### Problem:
The response must consist of the lines from the one holding "新型捕野猪神器，套猪神器大" through the final line of the entries, given again exactly and without any pictures.

### Extracted page text data:
- - -

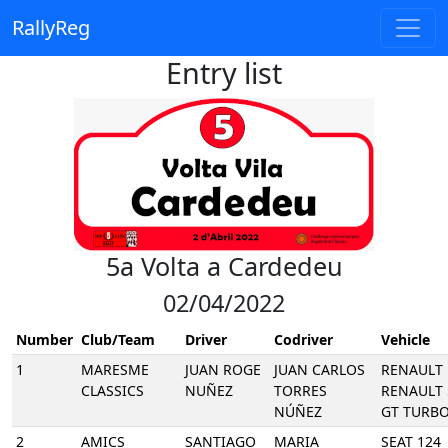
RallyReg
Entry list
5a Volta a Cardedeu
02/04/2022
Number
Club/Team
Driver
Codriver
Vehicle
1
MARESME
JUAN ROGE
JUAN CARLOS
RENAULT
CLASSICS
NUÑEZ
TORRES
RENAULT 
NÚÑEZ
GT TURB
2
AMICS
SANTIAGO
MARIA
SEAT 124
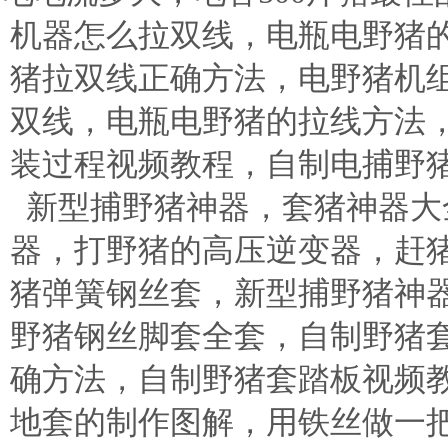
机器怎么拉双线，电瓶电野猪
猪拉双线正确方法，电野猪机
双线，电瓶电野猪的拉线方法
装过程视频教程，自制电捕野
新型捕野猪神器，套猪神器大
器，打野猪的高压逆变器，赶
猪弹簧钢丝套，新型捕野猪神
野猪钢丝脚套全套，自制野猪
确方法，自制野猪套踏板视频
地套的制作图解，用铁丝做一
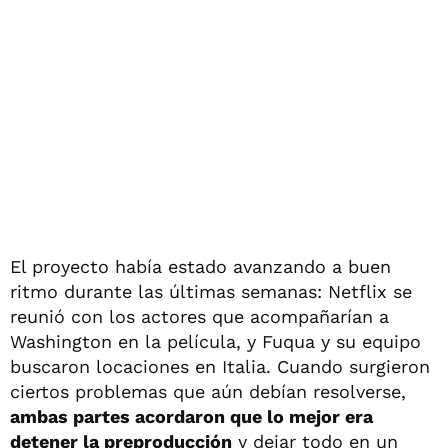
El proyecto había estado avanzando a buen
ritmo durante las últimas semanas: Netflix se
reunió con los actores que acompañarían a
Washington en la película, y Fuqua y su equipo
buscaron locaciones en Italia. Cuando surgieron
ciertos problemas que aún debían resolverse,
ambas partes acordaron que lo mejor era
detener la preproducción
y dejar todo en un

- - -

### Task answer:
新型捕野猪神器，套猪神器大
器，打野猪的高压逆变器，赶
猪弹簧钢丝套，新型捕野猪神
野猪钢丝脚套全套，自制野猪
确方法，自制野猪套踏板视频
地套的制作图解，用铁丝做一
El proyecto había estado avanzando a buen
ritmo durante las últimas semanas: Netflix se
reunió con los actores que acompañarían a
Washington en la película, y Fuqua y su equipo
buscaron locaciones en Italia. Cuando surgieron
ciertos problemas que aún debían resolverse,
ambas partes acordaron que lo mejor era
detener la preproducción
y dejar todo en un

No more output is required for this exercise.